Otherwise, you end up with memory problems despite the settings you've done to the JVM environment.
My suggestions:
The Quick-n-easy: Use a smaller array! Yes, it loops more, but this will not be a problem. 5 kilobytes is just fine. You'll know if this works adequately for you in minutes.
byte[] byt = new byte[1024*5];
A little bit harder: If you have access to sendfile (like in Tomcat with the Http11NioProtocol -- documentation here), then use it
A little bit harder, again: Switch your code to Java NIO's FileChannel. I have very, very similar code running on equally large files with hundreds of concurrent connections and similar memory settings with no problem. NIO is faster than plain old Java streams in these situations. It uses the magic of DMA (Direct Memory Access) allowing the data to go from disk to NIC without ever going through RAM or the CPU. Here is a code snippet for my own code base...I've ripped out much to show the basics. FileChannel.transferTo() is not guaranteed to send every byte, so it is in this loop.

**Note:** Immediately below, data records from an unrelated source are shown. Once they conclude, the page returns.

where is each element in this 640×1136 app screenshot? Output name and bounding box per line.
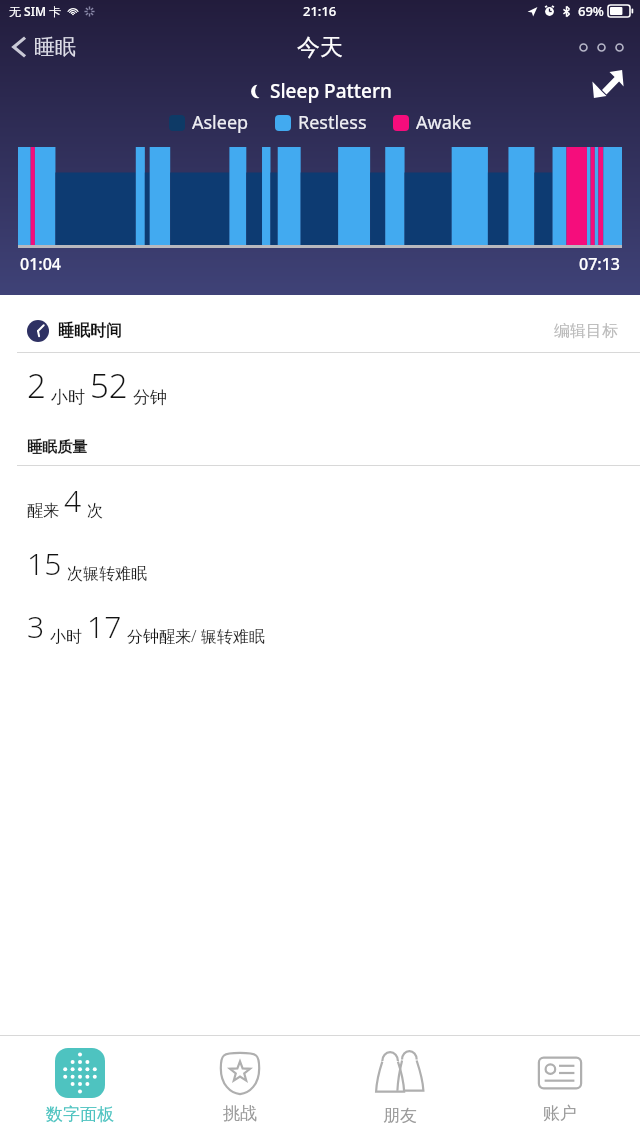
staticText: 次 (87, 501, 103, 521)
staticText: Awake (416, 110, 472, 135)
button[interactable]: Expand chart (586, 62, 630, 106)
staticText: Sleep Pattern (270, 78, 392, 104)
button[interactable]: Restless (275, 110, 367, 135)
button[interactable]: 编辑目标 (554, 321, 618, 341)
staticText: 睡眠 (34, 34, 76, 60)
button[interactable]: More options (563, 22, 640, 72)
staticText: 朋友 (383, 1105, 417, 1126)
staticText: 52 (90, 363, 128, 408)
staticText: 01:04 (20, 253, 61, 275)
button[interactable]: 挑战 (160, 1036, 320, 1136)
button[interactable]: Awake (393, 110, 472, 135)
staticText: 小时 (51, 387, 85, 408)
staticText: 分钟 (133, 387, 167, 408)
staticText: 数字面板 (46, 1104, 114, 1125)
staticText: Restless (298, 110, 367, 135)
staticText: 次辗转难眠 (67, 564, 147, 584)
staticText: 4 (64, 480, 82, 521)
staticText: 07:13 (579, 253, 620, 275)
staticText: 今天 (297, 33, 343, 62)
staticText: 账户 (543, 1103, 577, 1124)
staticText: 睡眠时间 (58, 321, 122, 341)
button[interactable]: 数字面板 (0, 1036, 160, 1136)
staticText: 17 (87, 606, 122, 647)
staticText: 醒来 (27, 501, 59, 521)
staticText: 21:16 (303, 2, 337, 20)
staticText: 分钟醒来/ 辗转难眠 (127, 625, 265, 647)
staticText: 编辑目标 (554, 321, 618, 341)
button[interactable]: Asleep (169, 110, 249, 135)
staticText: 睡眠质量 (27, 438, 87, 457)
staticText: 无 SIM 卡 (9, 3, 62, 19)
staticText: 小时 (50, 627, 82, 647)
staticText: 挑战 (223, 1103, 257, 1124)
staticText: 3 (27, 606, 45, 647)
staticText: 15 (27, 543, 62, 584)
button[interactable]: 朋友 (320, 1036, 480, 1136)
button[interactable]: 睡眠 (0, 22, 88, 72)
button[interactable]: 账户 (480, 1036, 640, 1136)
staticText: Asleep (192, 110, 249, 135)
staticText: 2 (27, 363, 46, 408)
staticText: 69% (578, 2, 604, 20)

WritableByteChannel destination = Channels.newChannel(response.getOutputStream());
FileChannel source = file.getFileInputStream().getChannel();
while (total < length) {
long sent = source.transferTo(start + total, length - total, destination);
total += sent;
}
The following code is able to streaming data to the client, allocating only a small buffer (BUFFER_SIZE, this is a soft point since you may want to adjust it):
private static final int OUTPUT_SIZE = 1024 * 1024 * 50; // 50 Mb
private static final int BUFFER_SIZE = 4096;
#Override
protected void doGet(HttpServletRequest request,HttpServletResponse response)
throws ServletException, IOException {
String fileName = "42.txt";
// build response headers
response.setStatus(200);
response.setContentLength(OUTPUT_SIZE);
response.setContentType("text/plain");
response.setHeader("Content-Disposition",
"attachment;filename=\"" + fileName + "\"");
response.flushBuffer(); // write HTTP headers to the client
// streaming result
InputStream fileInputStream = new InputStream() { // fake input stream
int i = 0;
#Override
public int read() throws IOException {
if (i++ < OUTPUT_SIZE) {
return 42;
} else {
return -1;
}
}
};
ReadableByteChannel input = Channels.newChannel(fileInputStream);
WritableByteChannel output = Channels.newChannel(
response.getOutputStream());
ByteBuffer buffer = ByteBuffer.allocate(BUFFER_SIZE);
while (input.read(buffer) != -1) {
buffer.flip();
output.write(buffer);
buffer.clear();
}
input.close();
output.close();
}
Are you required to serve files using Tomcat? For this kind of tasks we have used separate download mechanism. We chained Apache -> Tomcat -> storage and then add rewrite rules for download. Then you just by-pass Tomcat and Apache will serve the file to client (Apache->storage). But if works only if you have files stored as files. If you read from DB or other type of non-file storage this solution cannot be used successfully. the overall scenario is that you generate download links for files as e.g. domain/binaries/xyz... and write redirect rule for domain/files using Apache mod_rewrite.
Do you have any filters in the application, or do you use the tcnative library? You could try to profile it with jvisualvm?
Edit: Small remark: Note that you have a HTTP response splitting attack possibility in the setHeader if you do not sanitize fileName.
Why don't you use tomcat's own FileServlet?
It can surely give out files much better than you can possible imagine.
A 2-MByte buffer is way too large! A few k should be ample. Megabyte-sized objects are a real issue for the garbage collector, since they often need to be treated separately from "normal" objects (normal == much smaller than a heap generation). To optimize I/O, your buffer only needs to be slightly larger than your I/O buffer size, i.e. at least as large as a disk block or network package.